Social Policy & Administration

Contested food, conflicting policies: health and development in tribal communities in India

Contested food, conflicting policies: health and development in tribal communities in India
Image Source – Down To Earth/Vikas Choudhary

This paper shows how the plethora of development policies often work against each other and accentuate health vulnerabilities, even as they seek to create incomes and ensure food availability.

Authors

Vandana, Assistant Professor, Jindal Global Business School, O.P. Jindal Global University, Sonipat, India.

Rajesh Bhattacharya, Public Policy and Management Group, Indian Institute of Management Calcutta, Kolkata, India.

Summary

This paper explores the deep connections between experiences of health and changes in the local ecology, farming, and food consumption practices among tribal people in Odisha, a state in India. The role of governmental and market actors in initiating and reinforcing these changes is analysed in a political ecology framework using a relational understanding of ‘place’.
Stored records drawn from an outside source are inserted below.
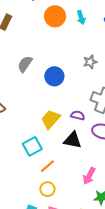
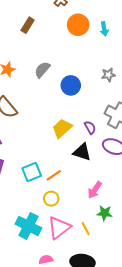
purple semicircle: (78, 115) -> (90, 127), turned 40
cyan square: (32, 146) -> (32, 172), moved

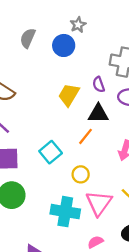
gray star: (108, 75) -> (78, 25), moved
purple semicircle: (90, 127) -> (99, 84), turned -152
orange line: (54, 175) -> (85, 136), moved

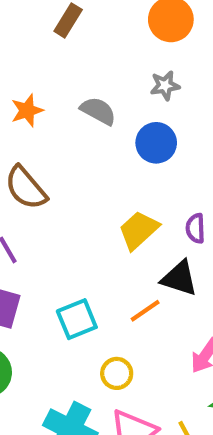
gray star: (78, 25) -> (165, 86), moved
gray semicircle: (28, 38) -> (98, 111), turned 78

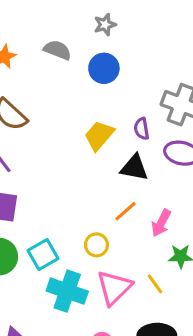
orange line: (145, 311) -> (125, 211), moved
cyan square: (77, 319) -> (43, 255), moved

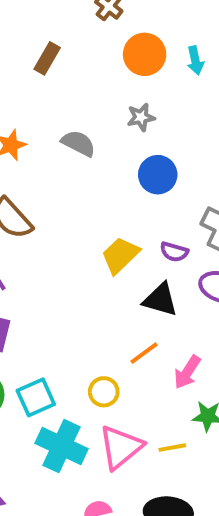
blue circle: (104, 68) -> (158, 175), moved
purple semicircle: (142, 129) -> (174, 252), turned -70
yellow line: (155, 284) -> (172, 448), turned -70

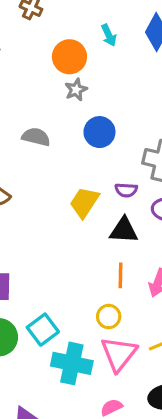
orange circle: (145, 54) -> (69, 57), moved
gray semicircle: (78, 143) -> (36, 137), moved
orange line: (144, 353) -> (120, 275), turned -40
yellow circle: (104, 392) -> (109, 317), moved

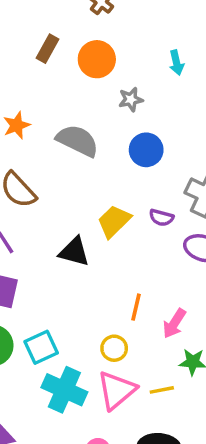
cyan arrow: (109, 35) -> (176, 63), moved
orange circle: (69, 57) -> (97, 59), moved
gray semicircle: (36, 137) -> (78, 141), size x1.4
black triangle: (124, 230) -> (74, 252), moved

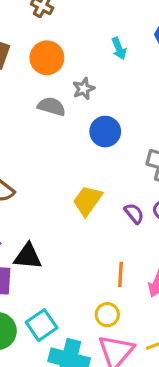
gray semicircle: (78, 141) -> (52, 106), moved, size x0.7
purple semicircle: (161, 218) -> (134, 213), moved, turned -135
black triangle: (74, 252) -> (28, 256), moved

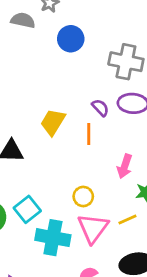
yellow trapezoid: (87, 201) -> (53, 122), moved
orange line: (121, 274) -> (89, 134), moved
It allows us to think of changing health outcomes and perceptions in communities as they simultaneously experience changes in access to forest resources and farming practices, and consequent dietary changes.

Our paper suggests that with the creation of new social and power relations and ecological materialities, nutritional insecurities are produced or sustained, even as access to formal healthcare improves. We show how the plethora of development policies often work against each other and accentuate health vulnerabilities, even as they seek to create incomes and ensure food availability.